Pero la realidad sería aún más irónica, porque Ruth Cole podría asistir a Exeter pese a la creencia de Minty, y muchos otros profesores de la escuela, de que la coeducación en el viejo centro docente sería imposible. Lo cierto es que, el 27 de febrero de 1970, la junta de administración anunció que en otoño de aquel año Exeter admitiría alumnas. Entonces Ruth se marcharía de Long Island para incorporarse al venerable internado de New Hampshire. Tenía dieciséis años. A los diecinueve se graduaría por Exeter, en el curso de 1973.

Ese año, la madre de Eddie, Dot O'Hare, enviaría a su hijo una carta diciéndole que la hija de su antiguo patrono se había graduado por el centro, junto con otras cuarenta y seis chicas, que eran las compañeras de clase de doscientos treinta y nueve muchachos. Dot admitía que la cifra de alumnas podría incluso ser más baja, puesto que había contado a varios de los muchachos como chicas, tantos eran los que llevaban el pelo largo.

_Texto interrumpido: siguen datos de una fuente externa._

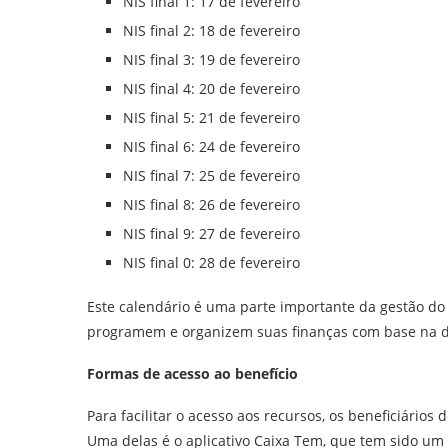
NIS final 1: 17 de fevereiro
NIS final 2: 18 de fevereiro
NIS final 3: 19 de fevereiro
NIS final 4: 20 de fevereiro
NIS final 5: 21 de fevereiro
NIS final 6: 24 de fevereiro
NIS final 7: 25 de fevereiro
NIS final 8: 26 de fevereiro
NIS final 9: 27 de fevereiro
NIS final 0: 28 de fevereiro
Este calendário é uma parte importante da gestão do
programem e organizem suas finanças com base na da
Formas de acesso ao benefício
Para facilitar o acesso aos recursos, os beneficiários
Uma delas é o aplicativo Caixa Tem, que tem sido um s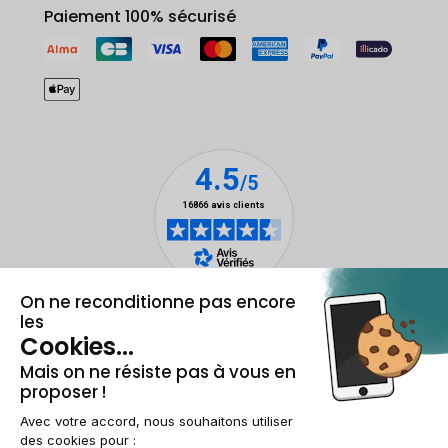
Paiement 100% sécurisé
Mentions légales et CGU
Gestion des cookies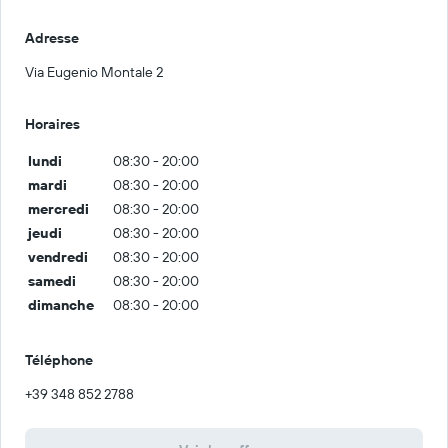
Adresse
Via Eugenio Montale 2
Horaires
lundi
08:30 - 20:00
mardi
08:30 - 20:00
mercredi
08:30 - 20:00
jeudi
08:30 - 20:00
vendredi
08:30 - 20:00
samedi
08:30 - 20:00
dimanche
08:30 - 20:00
Téléphone
+39 348 852 2788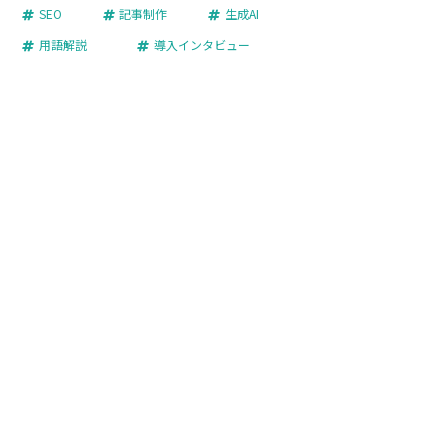
SEO
記事制作
生成AI
用語解説
導入インタビュー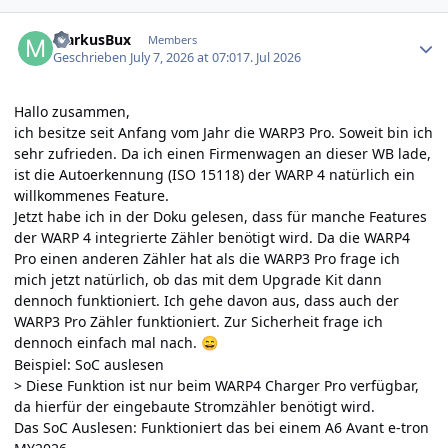
Author stats
MarkusBux
Members
Geschrieben
July 7, 2026 at 07:01
7. Jul 2026
Hallo zusammen,
ich besitze seit Anfang vom Jahr die WARP3 Pro. Soweit bin ich
sehr zufrieden. Da ich einen Firmenwagen an dieser WB lade,
ist die Autoerkennung (ISO 15118) der WARP 4 natürlich ein
willkommenes Feature.
Jetzt habe ich in der Doku gelesen, dass für manche Features
der WARP 4 integrierte Zähler benötigt wird. Da die WARP4
Pro einen anderen Zähler hat als die WARP3 Pro frage ich
mich jetzt natürlich, ob das mit dem Upgrade Kit dann
dennoch funktioniert. Ich gehe davon aus, dass auch der
WARP3 Pro Zähler funktioniert. Zur Sicherheit frage ich
dennoch einfach mal nach.
😄
Beispiel: SoC auslesen
> Diese Funktion ist nur beim WARP4 Charger Pro verfügbar,
da hierfür der eingebaute Stromzähler benötigt wird.
Das SoC Auslesen: Funktioniert das bei einem A6 Avant e-tron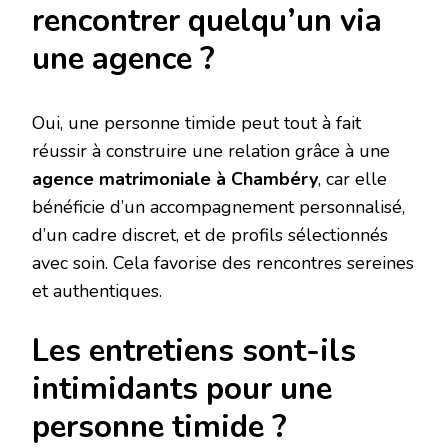
rencontrer quelqu’un via
une agence ?
Oui, une personne timide peut tout à fait
réussir à construire une relation grâce à une
agence matrimoniale à Chambéry
, car elle
bénéficie d’un accompagnement personnalisé,
d’un cadre discret, et de profils sélectionnés
avec soin. Cela favorise des rencontres sereines
et authentiques.
Les entretiens sont-ils
intimidants pour une
personne timide ?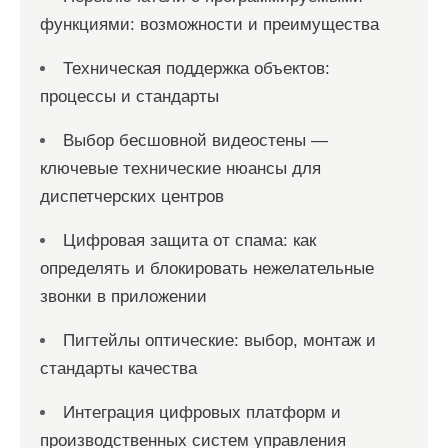
функциями: возможности и преимущества
Техническая поддержка объектов:
процессы и стандарты
Выбор бесшовной видеостены —
ключевые технические нюансы для
диспетчерских центров
Цифровая защита от спама: как
определять и блокировать нежелательные
звонки в приложении
Пигтейлы оптические: выбор, монтаж и
стандарты качества
Интеграция цифровых платформ и
производственных систем управления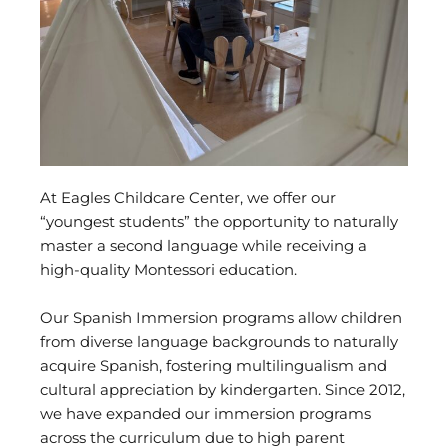
At Eagles Childcare Center, we offer our
“youngest students” the opportunity to naturally
master a second language while receiving a
high-quality Montessori education.
Our Spanish Immersion programs allow children
from diverse language backgrounds to naturally
acquire Spanish, fostering multilingualism and
cultural appreciation by kindergarten
. Since 2012,
we have expanded our immersion programs
across the curriculum due to high parent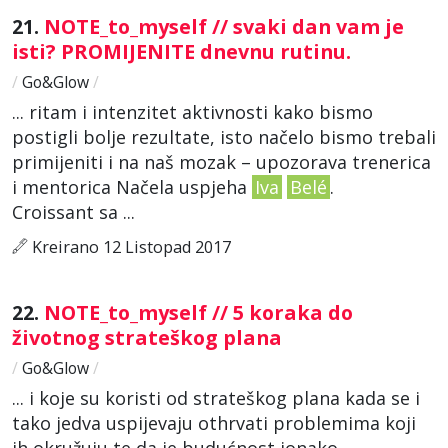
21.
NOTE_to_myself // svaki dan vam je
isti? PROMIJENITE dnevnu rutinu.
/
Go&Glow
/
... ritam i intenzitet aktivnosti kako bismo
postigli bolje rezultate, isto načelo bismo trebali
primijeniti i na naš mozak – upozorava trenerica
i mentorica Načela uspjeha
Iva
Belé
.
Croissant sa ...
Kreirano 12 Listopad 2017
22.
NOTE_to_myself // 5 koraka do
životnog strateškog plana
/
Go&Glow
/
... i koje su koristi od strateškog plana kada se i
tako jedva uspijevaju othrvati problemima koji
ih okružuju te da je budućnost ionako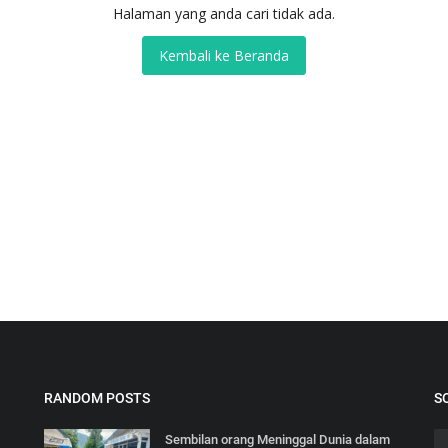
Halaman yang anda cari tidak ada.
Kembali ke Beranda
RANDOM POSTS
S
Sembilan orang Meninggal Dunia dalam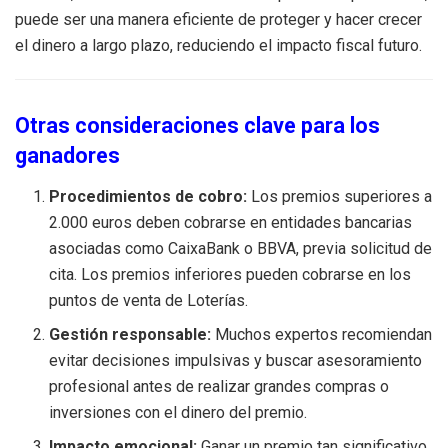
puede ser una manera eficiente de proteger y hacer crecer
el dinero a largo plazo, reduciendo el impacto fiscal futuro.
Otras consideraciones clave para los
ganadores
Procedimientos de cobro:
Los premios superiores a
2.000 euros deben cobrarse en entidades bancarias
asociadas como CaixaBank o BBVA, previa solicitud de
cita. Los premios inferiores pueden cobrarse en los
puntos de venta de Loterías.
Gestión responsable:
Muchos expertos recomiendan
evitar decisiones impulsivas y buscar asesoramiento
profesional antes de realizar grandes compras o
inversiones con el dinero del premio.
Impacto emocional:
Ganar un premio tan significativo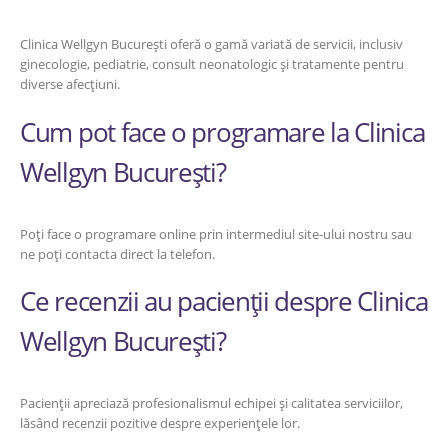
Clinica Wellgyn București oferă o gamă variată de servicii, inclusiv
ginecologie, pediatrie, consult neonatologic și tratamente pentru
diverse afecțiuni.
Cum pot face o programare la Clinica
Wellgyn București?
Poți face o programare online prin intermediul site-ului nostru sau
ne poți contacta direct la telefon.
Ce recenzii au pacienții despre Clinica
Wellgyn București?
Pacienții apreciază profesionalismul echipei și calitatea serviciilor,
lăsând recenzii pozitive despre experiențele lor.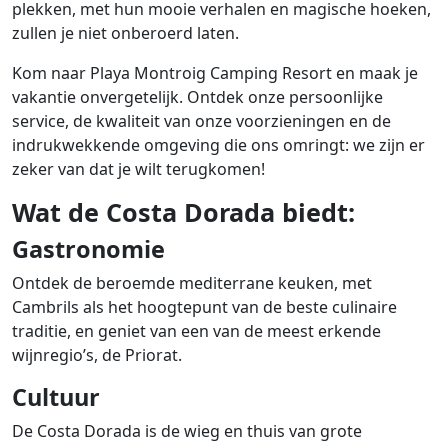
plekken, met hun mooie verhalen en magische hoeken,
zullen je niet onberoerd laten.
Kom naar Playa Montroig Camping Resort en maak je
vakantie onvergetelijk. Ontdek onze persoonlijke
service, de kwaliteit van onze voorzieningen en de
indrukwekkende omgeving die ons omringt: we zijn er
zeker van dat je wilt terugkomen!
Wat de Costa Dorada biedt:
Gastronomie
Ontdek de beroemde mediterrane keuken, met
Cambrils als het hoogtepunt van de beste culinaire
traditie, en geniet van een van de meest erkende
wijnregio’s, de Priorat.
Cultuur
De Costa Dorada is de wieg en thuis van grote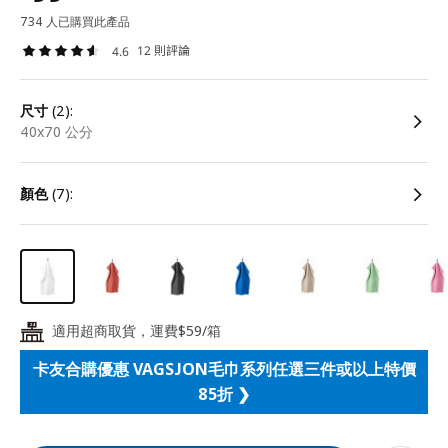
734 人已購買此產品
12 則評論
4.6
尺寸
(2):
40x70 公分
顏色
(7):
適用超商取貨，運費$59/箱
24
卡友合購優惠 VAGSJON毛巾系列任選三件或以上特價
85折 ❯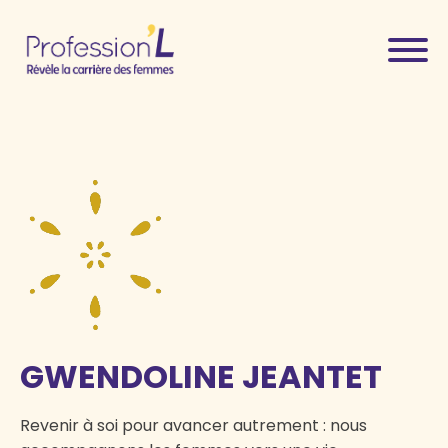
GWENDOLINE JEANTET
Revenir à soi pour avancer autrement : nous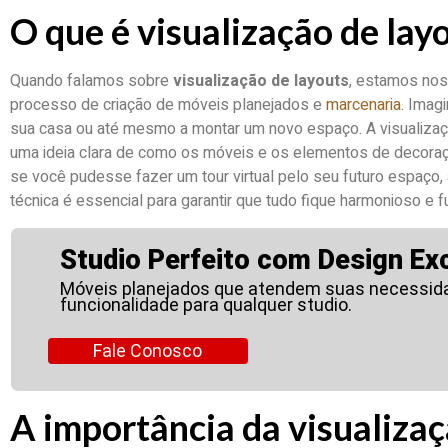
O que é visualização de lay
Quando falamos sobre
visualização de layouts
, estamos nos
processo de criação de móveis planejados e
marcenaria
. Imag
sua casa ou até mesmo a montar um novo espaço. A visualizaç
uma ideia clara de como os móveis e os elementos de decoraç
se você pudesse fazer um tour virtual pelo seu futuro espaço,
técnica é essencial para garantir que tudo fique harmonioso e f
Studio Perfeito com Design Exc
Móveis planejados que atendem suas necessid
funcionalidade para qualquer studio.
Fale Conosco
A importância da visualizaç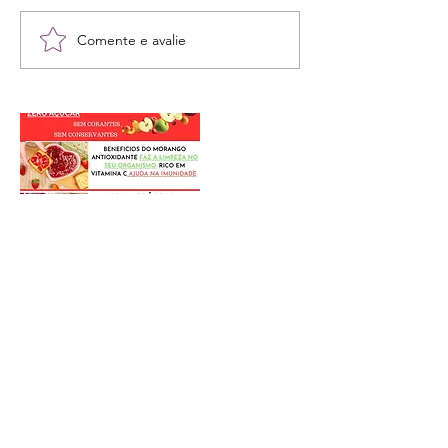
Comente e avalie
Postagens Recentes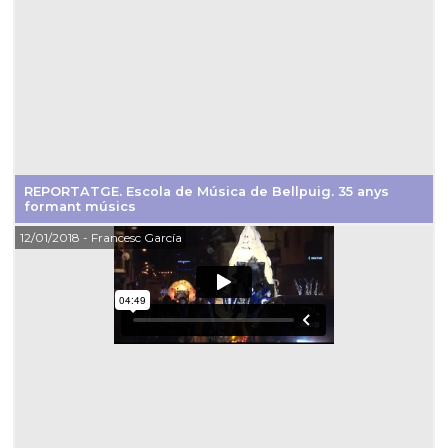
REPORTATGE. Escola de Música de Bellpuig. 35 anys
formant músics
12/01/2018
- Francesc García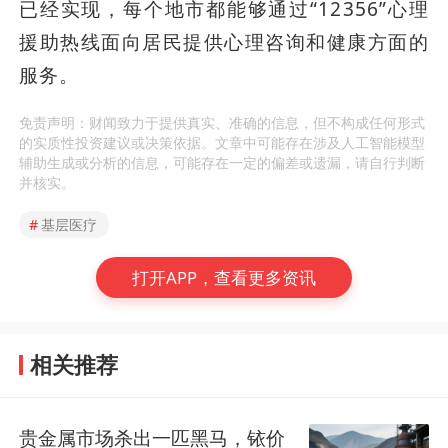
已经实现，每个地市都能够通过“12356”心理
援助热线面向居民提供心理咨询和健康方面的
服务。
免责声明：财闻致力于提供真实、准确的信息，但不构成任何形式
的实质性投资建议或决策依据。文章中可能存在涉及人工智能模型
辅助生成或分析的信息，可能存在一定的偏差或遗漏，请自行判断
并核实。
#
基层医疗
打开APP，查看更多资讯
相关推荐
贵金属市场杀出一匹黑马，铱价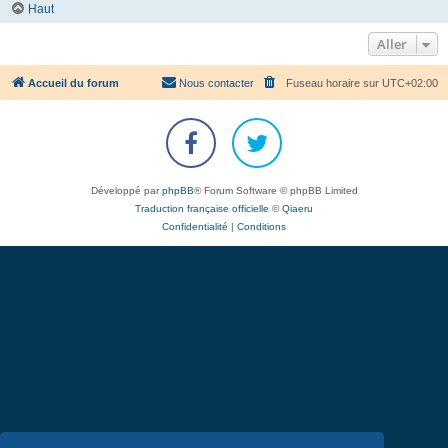
Haut
Aller
Accueil du forum
Nous contacter
Fuseau horaire sur
UTC+02:00
Développé par
phpBB
® Forum Software © phpBB Limited
Traduction française officielle
©
Qiaeru
Confidentialité
|
Conditions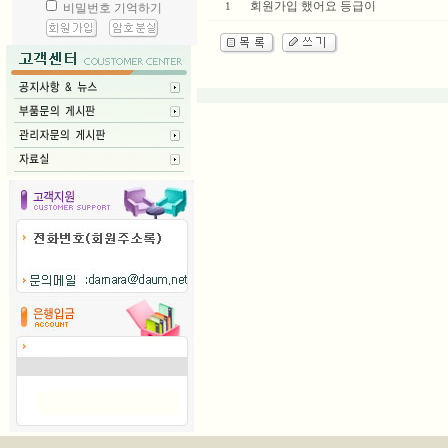
회원가입 했어요 등급이
1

Es cierto que, durante el curso de 1973, se demostró que estaba de moda el pelo largo entre los chicos. El cabello largo y lacio con raya en el medio era también un estilo preferido por las jóvenes, y en aquella época Ruth no sería una excepción. Iría a la universidad con la cabellera larga y lacia, dividida en el centro, antes de que llegara a decidir por sí misma cómo quería llevar el cabello y se lo cortara, como siempre lo había deseado, según sus propias palabras, y no sólo para fastidiar a su padre.

En el verano de 1973, cuando Eddie O'Hare pasara una breve temporada en casa, visitando a sus padres, sólo prestaría una atención pasajera al anuario del curso en que se graduó Ruth y que Minty se empeñó en mostrarle.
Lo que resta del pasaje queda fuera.